Friday, 5 August 2011

Pemasaran Tembus Mancanegara


Dalam kemasan
Hasil produksi lidah buaya, dodol, krupuk, dan teh yang siap untuk dipasarkan telah dikemas dengan rapi sebelum dikirim ke pasar. Selain menampilkan mutu makanan, kotak makanan khas Kota Pontianak ini juga didesain dengan tampilan yang menarik. FOTO: Ubay KPI

Pemasaran Tembus Mancanegara 
Oleh Ubay KPI (Jurnalis Borneo Tribune)
Makanan dari bahan mentah lidah buaya telah ditetapkan sebagai ikon khas Kota Pontianak. Beberapa pengusaha di bidang produksi lidah buaya, baik diolah menjadi dodol, krupuk, teh, tepung, minuman dan manisan terus melebarkan sayap dalam pemasaran produksi lidah buaya. Bukan hanya di lokal Kota Pontianak, namun hingga ke negeri tetangga.
Upaya tersebut terus dilakukan dalam membesarkan makanan khas Kota Pontianak dan dikenal banyak orang. Pada awal mula lidah buaya menjadi cocok tanam masyarakat Kota Pontianak khususnya di bagian utara, masyarakat hanya mengolah menjadi minuman. Seiring berkembang, kemudian di tahun 2000-an, lidah buaya diolah menjadi jajanan lezat, dodol lidah buaya dan manisan.

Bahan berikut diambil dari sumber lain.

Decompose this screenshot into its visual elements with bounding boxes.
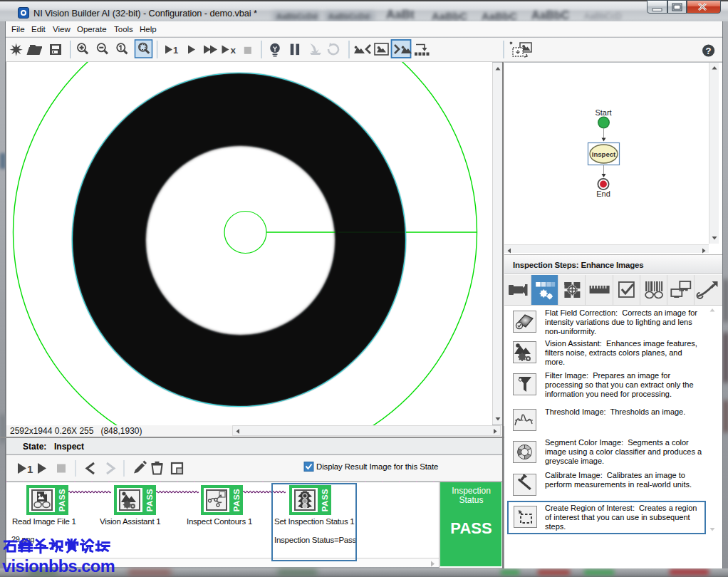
svg-text:Display Result Image for this: Display Result Image for this State bbox=[316, 462, 438, 471]
svg-text:1: 1 bbox=[173, 45, 178, 56]
svg-text:x: x bbox=[231, 45, 236, 56]
svg-text:End: End bbox=[596, 189, 610, 198]
svg-text:?: ? bbox=[706, 46, 712, 56]
svg-text:1: 1 bbox=[27, 463, 33, 475]
svg-text:Start: Start bbox=[595, 108, 611, 117]
svg-text:Inspect: Inspect bbox=[592, 150, 616, 158]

Begitu juga dengan kulit lidah buaya bekas pengupasan, dikeringkan menjadi teh lidah buaya. Dua tahun terakhir, lidah buaya kembali dikembangkan menjadi krupuk lidah buaya.
Salah satu produksi lidah buaya di Pontianak Utara, PD Barokah yang memproduksi dodol lidah buaya hingga krupuk, saat ditemui siang kemarin, pemilik perusahaan, Jamaludin mengatakan, pengolahan lidah buaya memang terhitung sulit. Namun, melihat animo masyarakat terhadap makanan khas ini mengiring untuk terus memproduksinya.

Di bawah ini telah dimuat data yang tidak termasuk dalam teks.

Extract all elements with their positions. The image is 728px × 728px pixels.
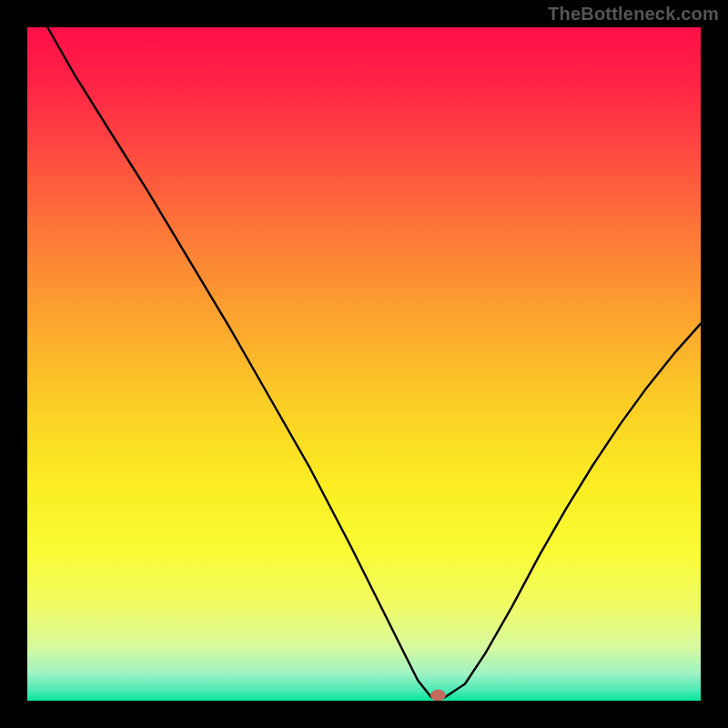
- chart-container: TheBottleneck.com: [0, 0, 728, 728]
- chart-svg: [27, 27, 701, 701]
- gradient-background: [27, 27, 701, 701]
- optimal-marker: [430, 690, 445, 701]
- watermark-text: TheBottleneck.com: [548, 4, 719, 25]
- chart-plot-area: [27, 27, 701, 701]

Hanya saja, beberapa tahun terakhir, perusahaan kerapkali kesulitan mendapatkan lidah buaya. Banyak petani lidah buaya beralih menanam tanaman lain. “Saya memproduksi dodol, krupuk, hingga manisan, bahan mentah kita dapatkan dari petani yang memang kita kontrak untuk terus mensuplai lidah buaya. Akan tetapi, ada juga rekan pengusaha lain yang mengaku kadang kekurangan bahan mentah,” ujarnya.
Selain dari sisi mengembangkan ekonomi, Jamaludin juga mengatakan tetap eksis melakukan produksi lidah buaya karena ingin menjaga  bagaimana lidah buaya tetap menjadi ikon yang tak terhapuskan bagi daerah ini. “Kalau dilihat dari sisi ekonomi, harga olahan lidah buaya tidak terlalu tinggi dan dari tahun ke tahun selalu bertahan,” ujarnya.
Upaya yang dilakukan pedagang lidah buaya tidak hanya berputar di Kota Pontianak. Usaha melakukan pemasaran ke luar kota telah dilakukan. Hanya saja dikatakan Jamaludin, upaya tersebut belum berhasil. “Kita pernah memasarkan ke Sarawak, namun masih belum mendapat sambutan dari masyarakat sana,” ujarnya.
Saat ini, pemasaran hasil olahan lidah buaya hanya bermain di swalayan dan toko-toko penjual khas daerah. Seperti di pertokoan di PSP Pontianak.
Hasil pantauan lapangan di daerah Pontianak Utara kemarin, ditemukan lahan yang sebelumnya tumbuh daun lidah buaya, kita telah menjadi semak dan ada juga yang ditanami sayur mayur. Bahkan ada juga mengganti lahan tersebut dengan batang papaya.